What to Do, Step-by-Step AND How to Save!
Continued from part one.
So here’s where we get to the Now What? question asked by so many business owners when their landlord sends them renewal documents. Below you’ll find the crucial next steps to securing the absolute best deal during your negotiations on the renewal of your lease – provided you have the option to do so under the terms.
- First, check the landlord’s proposed rate against the market. Not just one building, but a minimum of 25 of your asset class in your immediate area. Unfortunately, landlord “asking rates” don’t help in this case. You need to try and find the actual rates from completed deals.
- Research the landlord’s portfolio. How are they doing financially?
- Where does your building sit in their portfolio? What kind of rents do they really need to achieve, vs what they have offered you?

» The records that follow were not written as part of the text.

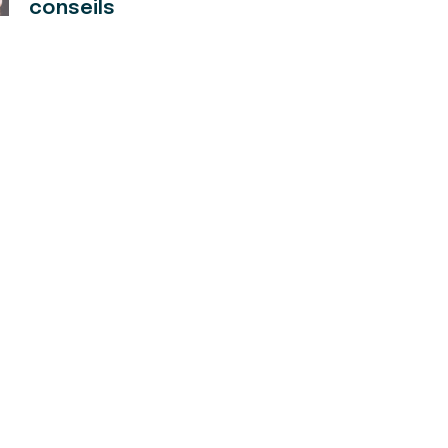
conseils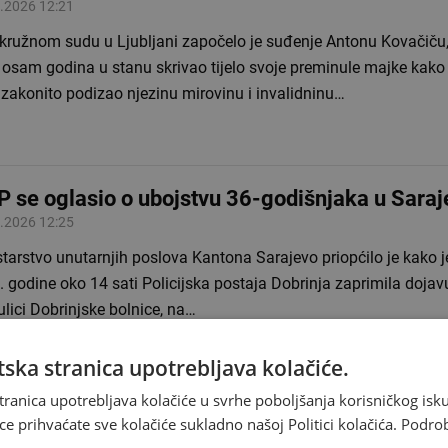
.2026 12:21
kružnom sudu u Ljubljani započelo je suđenje Antonu Kovačič
 osam godina u stanu skrivao tijelo svoje preminule majke kako 
zakonito podizao njezinu mirovinu i invalidninu…
 se oglasio o ubojstvu 36-godišnjaka u Saraj
.2026 12:25
tarstvo unutarnjih poslova Kantona Sarajevo priopćilo je kako je
 godine oko 14 sati Policijska postaja Dobrinja zaprimila doja
ulici Dobrinjske bolnice, na…
ska stranica upotrebljava kolačiće.
tranica upotrebljava kolačiće u svrhe poboljšanja korisničkog i
ce prihvaćate sve kolačiće sukladno našoj Politici kolačića.
Podro
inje ljetno računanje vremena, evo nekih savj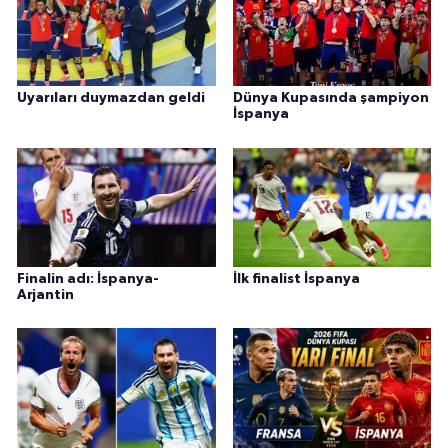
Uyarıları duymazdan geldi
Dünya Kupasında şampiyon
İspanya
Finalin adı: İspanya-
İlk finalist İspanya
Arjantin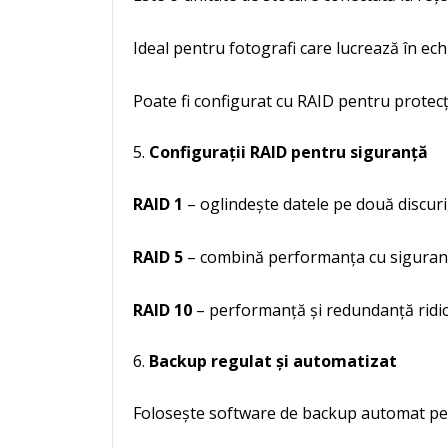
Ideal pentru fotografi care lucrează în ech
Poate fi configurat cu RAID pentru protecț
Configurații RAID pentru siguranță
RAID 1
– oglindește datele pe două discuri
RAID 5
– combină performanța cu siguranța
RAID 10
– performanță și redundanță ridica
Backup regulat și automatizat
Folosește software de backup automat pent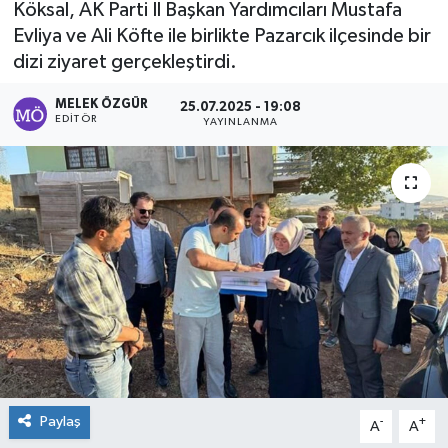
Köksal, AK Parti İl Başkan Yardımcıları Mustafa
Evliya ve Ali Köfte ile birlikte Pazarcık ilçesinde bir
Sağlık
dizi ziyaret gerçekleştirdi.
Spor
MELEK ÖZGÜR
25.07.2025 - 19:08
EDITÖR
YAYINLANMA
Tarih - Kültür - Sanat - Turizm
Yaşam
Paylaş
-
+
A
A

- Here’s where you begin to build leverage for your negotiations. Put together a deficiency list. NOT items you or your staff have created (continuously banging a door against a wall, etc.), but structural items (sloping floors, leaking windows, HVAC issues etc). Even better, are there any unanswered maintenance requests?
- What is the vacancy rate in their building and the Landlord’s wider portfolio? Your goal here here is to figure out the implications for your landlord if you relocated. Remember – a renewal is a chance for you to present a credible threat of relocation and make your tenancy a competition in the marketplace, even for your existing landlord. They need to want to keep you in their portfolio!

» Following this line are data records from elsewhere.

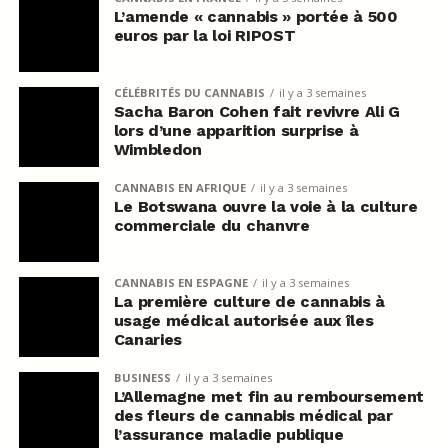
L’amende « cannabis » portée à 500
euros par la loi RIPOST
CÉLÉBRITÉS DU CANNABIS
il y a 3 semaines
Sacha Baron Cohen fait revivre Ali G
lors d’une apparition surprise à
Wimbledon
CANNABIS EN AFRIQUE
il y a 3 semaines
Le Botswana ouvre la voie à la culture
commerciale du chanvre
CANNABIS EN ESPAGNE
il y a 3 semaines
La première culture de cannabis à
usage médical autorisée aux îles
Canaries
BUSINESS
il y a 3 semaines
L’Allemagne met fin au remboursement
des fleurs de cannabis médical par
l’assurance maladie publique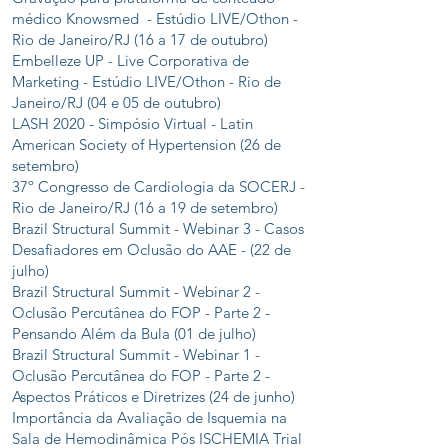
médico Knowsmed - Estúdio LIVE/Othon -
Rio de Janeiro/RJ (16 a 17 de outubro)
Embelleze UP - Live Corporativa de
Marketing - Estúdio LIVE/Othon - Rio de
Janeiro/RJ (04 e 05 de outubro)
LASH 2020 - Simpósio Virtual - Latin
American Society of Hypertension (26 de
setembro)
37º Congresso de Cardiologia da SOCERJ -
Rio de Janeiro/RJ (16 a 19 de setembro)
Brazil Structural Summit - Webinar 3 - Casos
Desafiadores em Oclusão do AAE - (22 de
julho)
Brazil Structural Summit - Webinar 2 -
Oclusão Percutânea do FOP - Parte 2 -
Pensando Além da Bula (01 de julho)
Brazil Structural Summit - Webinar 1 -
Oclusão Percutânea do FOP - Parte 2 -
Aspectos Práticos e Diretrizes (24 de junho)
Importância da Avaliação de Isquemia na
Sala de Hemodinâmica Pós ISCHEMIA Trial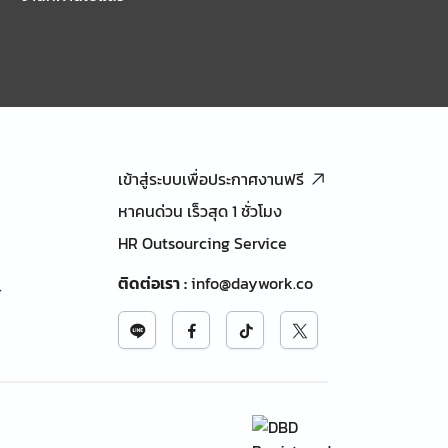
เข้าสู่ระบบเพื่อประกาศงานฟรี
หาคนด่วน เร็วสุด 1 ชั่วโมง
HR Outsourcing Service
ติดต่อเรา
:
info@daywork.co
้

- Source all available options for relocating. Search all brokerages, landlords and on/off-market options. This will take a lot of your time if you don’t go through a brokerage (who have a dedicated research team), but it’s absolutely vital. After you make this list of options, tour a few that stand out to you.
- When you have a good idea of the market, you can propose a new competitive rate to the landlord and back it up with the following: Information about other competing properties in the area; the credible threat of relocating; your deficiencies list.
- List inducements you can achieve realistically (ie: – don’t cram them in to see if the landlord accepts. You’ll lose your credibility if you try for everything). Inducements include free rental months, a cash allowance for renovations, increased parking allowance, early termination options, a cap on an increase in operating expenses, etc.
Consider this question:
What could your business do with an additional $110,500?
This is the amount I saved one of my clients, by negotiating a fierce renewal package with their landlord. Their landlord offered them renewal paperwork, and instead of signing right away, they stopped and considered – unsure of their options. After engaging with me – and without having to move from their current space – my client received:
- $36,100 saving on base net leasing costs over the next five years, compared to the lease that was about to expire, in exactly the same unit
- A cheque from their landlord for $60,000 + HST to conduct renovations to the office
- Three months of free rent, totaling $14,400.
That’s the straight-up, no-BS value of a commercial real estate broker negotiating your renewal on your behalf – $110,500 now wiped off the “Office Leasing Costs” line item. Most importantly, representation by a broker comes at no direct expense to you as a tenant – the fee is paid by your landlord. You have way more power in this process than you think.